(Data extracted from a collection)
++++++++

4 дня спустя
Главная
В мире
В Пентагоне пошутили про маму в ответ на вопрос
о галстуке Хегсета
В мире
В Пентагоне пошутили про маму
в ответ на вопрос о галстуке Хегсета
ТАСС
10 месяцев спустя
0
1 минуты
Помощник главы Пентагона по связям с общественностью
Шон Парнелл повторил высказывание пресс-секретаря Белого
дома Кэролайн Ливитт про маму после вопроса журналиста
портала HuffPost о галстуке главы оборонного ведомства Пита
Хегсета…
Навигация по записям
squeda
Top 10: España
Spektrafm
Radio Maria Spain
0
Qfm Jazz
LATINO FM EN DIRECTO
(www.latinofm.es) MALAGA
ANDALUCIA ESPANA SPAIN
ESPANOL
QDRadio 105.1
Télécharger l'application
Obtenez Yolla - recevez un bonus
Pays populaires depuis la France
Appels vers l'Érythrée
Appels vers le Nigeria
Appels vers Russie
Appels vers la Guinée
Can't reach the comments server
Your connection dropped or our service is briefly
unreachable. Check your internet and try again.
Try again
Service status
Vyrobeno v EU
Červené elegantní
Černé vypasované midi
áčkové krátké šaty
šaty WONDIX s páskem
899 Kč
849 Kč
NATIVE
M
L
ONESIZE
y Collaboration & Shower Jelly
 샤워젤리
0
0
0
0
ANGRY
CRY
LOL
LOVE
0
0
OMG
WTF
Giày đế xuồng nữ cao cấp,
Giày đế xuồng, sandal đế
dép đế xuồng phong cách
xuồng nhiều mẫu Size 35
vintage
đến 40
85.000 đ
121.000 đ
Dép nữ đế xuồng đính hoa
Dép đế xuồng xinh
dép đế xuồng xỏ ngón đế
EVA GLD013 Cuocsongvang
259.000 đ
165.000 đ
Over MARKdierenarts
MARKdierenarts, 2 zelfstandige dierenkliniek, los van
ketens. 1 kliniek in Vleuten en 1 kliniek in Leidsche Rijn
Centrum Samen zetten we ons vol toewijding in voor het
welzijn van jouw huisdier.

++++++++

Exercise prompt: The entries above must be returned in full, exactly as shown.

Response to the exercise:
4 дня спустя
Главная
В мире
В Пентагоне пошутили про маму в ответ на вопрос
о галстуке Хегсета
В мире
В Пентагоне пошутили про маму
в ответ на вопрос о галстуке Хегсета
ТАСС
10 месяцев спустя
0
1 минуты
Помощник главы Пентагона по связям с общественностью
Шон Парнелл повторил высказывание пресс-секретаря Белого
дома Кэролайн Ливитт про маму после вопроса журналиста
портала HuffPost о галстуке главы оборонного ведомства Пита
Хегсета…
Навигация по записям
squeda
Top 10: España
Spektrafm
Radio Maria Spain
0
Qfm Jazz
LATINO FM EN DIRECTO
(www.latinofm.es) MALAGA
ANDALUCIA ESPANA SPAIN
ESPANOL
QDRadio 105.1
Télécharger l'application
Obtenez Yolla - recevez un bonus
Pays populaires depuis la France
Appels vers l'Érythrée
Appels vers le Nigeria
Appels vers Russie
Appels vers la Guinée
Can't reach the comments server
Your connection dropped or our service is briefly
unreachable. Check your internet and try again.
Try again
Service status
Vyrobeno v EU
Červené elegantní
Černé vypasované midi
áčkové krátké šaty
šaty WONDIX s páskem
899 Kč
849 Kč
NATIVE
M
L
ONESIZE
y Collaboration & Shower Jelly
 샤워젤리
0
0
0
0
ANGRY
CRY
LOL
LOVE
0
0
OMG
WTF
Giày đế xuồng nữ cao cấp,
Giày đế xuồng, sandal đế
dép đế xuồng phong cách
xuồng nhiều mẫu Size 35
vintage
đến 40
85.000 đ
121.000 đ
Dép nữ đế xuồng đính hoa
Dép đế xuồng xinh
dép đế xuồng xỏ ngón đế
EVA GLD013 Cuocsongvang
259.000 đ
165.000 đ
Over MARKdierenarts
MARKdierenarts, 2 zelfstandige dierenkliniek, los van
ketens. 1 kliniek in Vleuten en 1 kliniek in Leidsche Rijn
Centrum Samen zetten we ons vol toewijding in voor het
welzijn van jouw huisdier.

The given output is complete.